That's the struggle session for the day

  • krothotkin [he/him]
    arrow-down
    10
    ·
    4 years ago

    As always when this shit comes up, I wonder why it even matters if I want to say China Bad. Xi and China have their stuff on lock. My opinion and your opinion means nothing to China and has no effect on China. Nobody on here is going to suddenly agree with me if I want to say China Bad. It's not like our weird niche tribalistic leftist infighting actually moves the discourse in any particular direction.

    What we should really care about is instilling an ethos of minding our own goddamn business. What other countries do in their own borders has nothing to do with us and it's wrong to try and intervene with their affairs. You're not going to kill American or European imperialism by magically causing an epiphany in the heads of every chud that actually they've been wrong all along and other communist countries own. You win by convincing folks that we should only worry about what's going on at home and respect other nations' sovereignty. Once that's the framework, every argument over China Good/China Bad has even lower stakes than it currently does.
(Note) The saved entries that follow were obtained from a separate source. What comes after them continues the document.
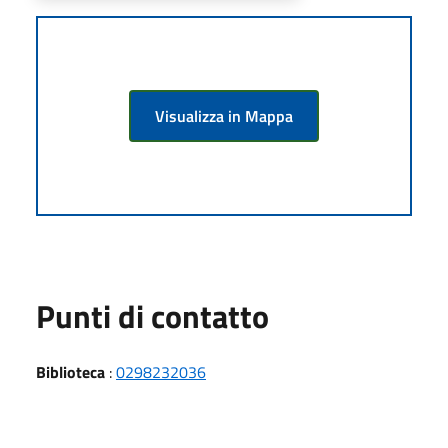
Visualizza in Mappa
Punti di contatto
Biblioteca
:
0298232036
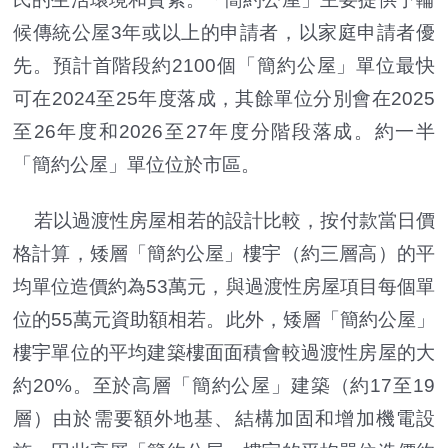
候傳統公屋3年或以上的申請者，以家庭申請者優
先。預計首階段約2100個「簡約公屋」單位最快
可在2024至25年度落成，其餘單位分別會在2025
至26年度和2026至27年度分階段落成。約一半
「簡約公屋」單位位於市區。
若以過渡性房屋相若的設計比較，按付款當日價
格計算，矮層「簡約公屋」樓宇（約三層高）的平
均單位造價約為53萬元，與過渡性房屋項目每個單
位的55萬元資助額相若。此外，矮層「簡約公屋」
樓宇單位的平均建築樓面面積會較過渡性房屋的大
約20%。至於高層「簡約公屋」建築（約17至19
層）由於需要額外地基、結構加固和增加機電設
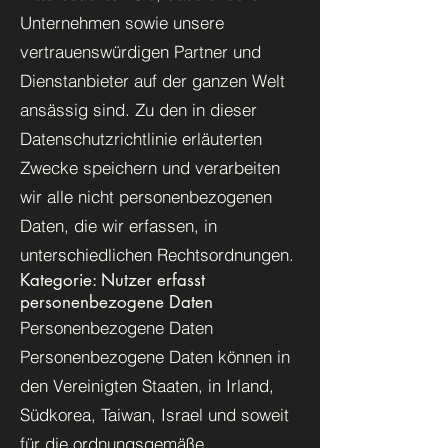
Unternehmen sowie unsere
vertrauenswürdigen Partner und
Dienstanbieter auf der ganzen Welt
ansässig sind. Zu den in dieser
Datenschutzrichtlinie erläuterten
Zwecke speichern und verarbeiten
wir alle nicht personenbezogenen
Daten, die wir erfassen, in
unterschiedlichen Rechtsordnungen.
Kategorie: Nutzer erfasst
personenbezogene Daten
Personenbezogene Daten
Personenbezogene Daten können in
den Vereinigten Staaten, in Irland,
Südkorea, Taiwan, Israel und soweit
für die ordnungsgemäße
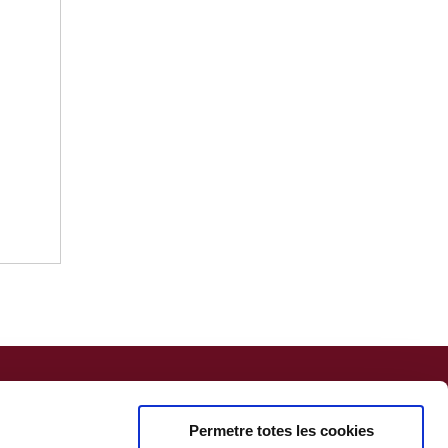
Permetre totes les cookies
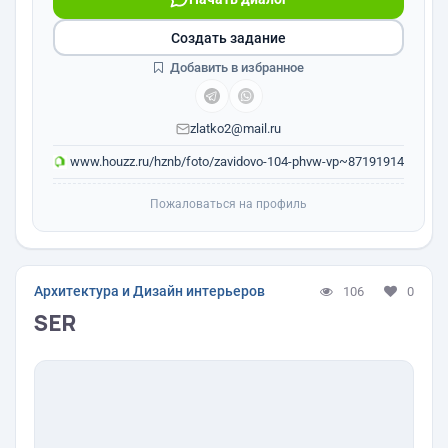
Создать задание
Добавить в избранное
zlatko2@mail.ru
www.houzz.ru/hznb/foto/zavidovo-104-phvw-vp~87191914
Пожаловаться на профиль
Архитектура и Дизайн интерьеров
106
0
SER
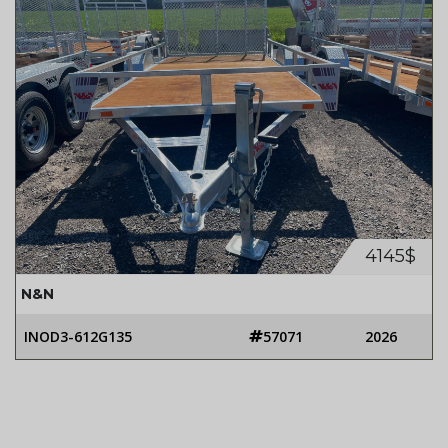
4145$
N&N
INOD3-612G135
57071
2026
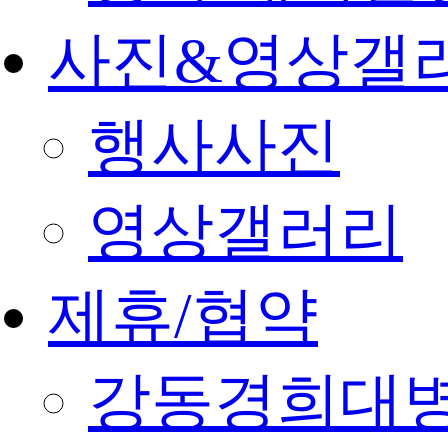
사진&영상갤
행사사진
영상갤러리
제휴/협약
강동경희대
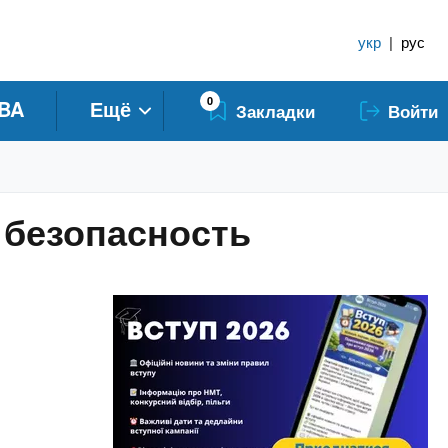
укр
|
рус
0
BA
Ещё
Закладки
Войти
 безопасность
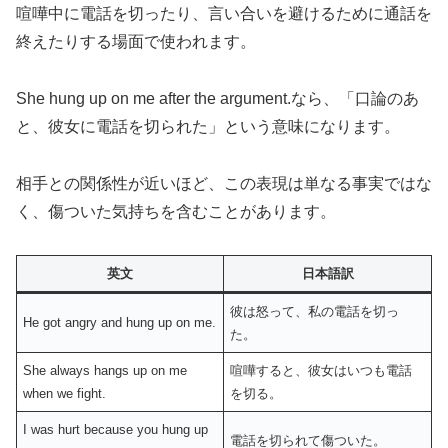
喧嘩中に電話を切ったり、言い合いを避けるために通話を
終えたりする場面で使われます。
She hung up on me after the argument.なら、「口論のあ
と、彼女に電話を切られた」という意味になります。
相手との関係性が近いほど、この表現は単なる事実ではな
く、傷ついた気持ちを含むことがあります。
英文
日本語訳
彼は怒って、私の電話を切っ
He got angry and hung up on me.
た。
She always hangs up on me
喧嘩すると、彼女はいつも電話
when we fight.
を切る。
I was hurt because you hung up
電話を切られて傷ついた。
    It's the world police premise that we have the ability and the mandate to fuck with other countries that's the problem, not criticism.

    • skollontai [any]
      arrow-down
      1
      ·
      edit-2
      4 years ago

      So, socialism in one country? Didn't work out very well the first time around. Global capitalism can't be defeated by "only worrying about what's going on at home"--beyond the Soviet example, the Swedish Social Democrats learned that the hard way in the 70s and 80s, when they compromised on the EU to get the Meidner plan. That gave capital the tools they needed to move factories to Italy when Swedish workers tried to exercise their new rights.

      The U.S. government shouldn't be doing jack shit, but we on the left need to be supporting our comrades in other countries and crafting foreign policy that pressures other countries to give workers more rights. The media has essentially succeeded in convincing people not to worry about what's going on "over there", and it hasn't resulted in respect for sovereignty or less drone strikes. We need to trust that people can get to the point where they can say "country XYZ did a bad thing, but U.S. military intervention/sanctions would be worse." If you don't have faith in people's ability to grasp that level of complexity, then a radically democratic ideology like ours is probably not a good fit.

      • krothotkin [he/him]
        arrow-down
        1
        ·
        4 years ago

        We shouldn't be crafting any kind of foreign policy that involves interfering with the political situation in other countries one way or the other. Assuming we have a mandate to weigh in or influence what's going on in other nations is part of what got us here in the first place. Even a private movement that was completely decoupled from governmental influence would be unacceptable.

        I completely trust in people's ability to say country X did a bad thing but that we still shouldn't get involved. I have faith that we can criticize the decisions of other nations and use those criticisms to improve our own political systems, which is fully compatible with an understanding that it is not our place to try and dictate policy from afar.

    • KiaKaha [he/him]
      arrow-down
      1
      ·
      4 years ago

      It’s not like our weird niche tribalistic leftist infighting actually moves the discourse in any particular direction.

      When I see takes like this, I just remember, the CIA’s spent an awful lot of money to keep us infighting.

      If it doesn’t matter, why bother?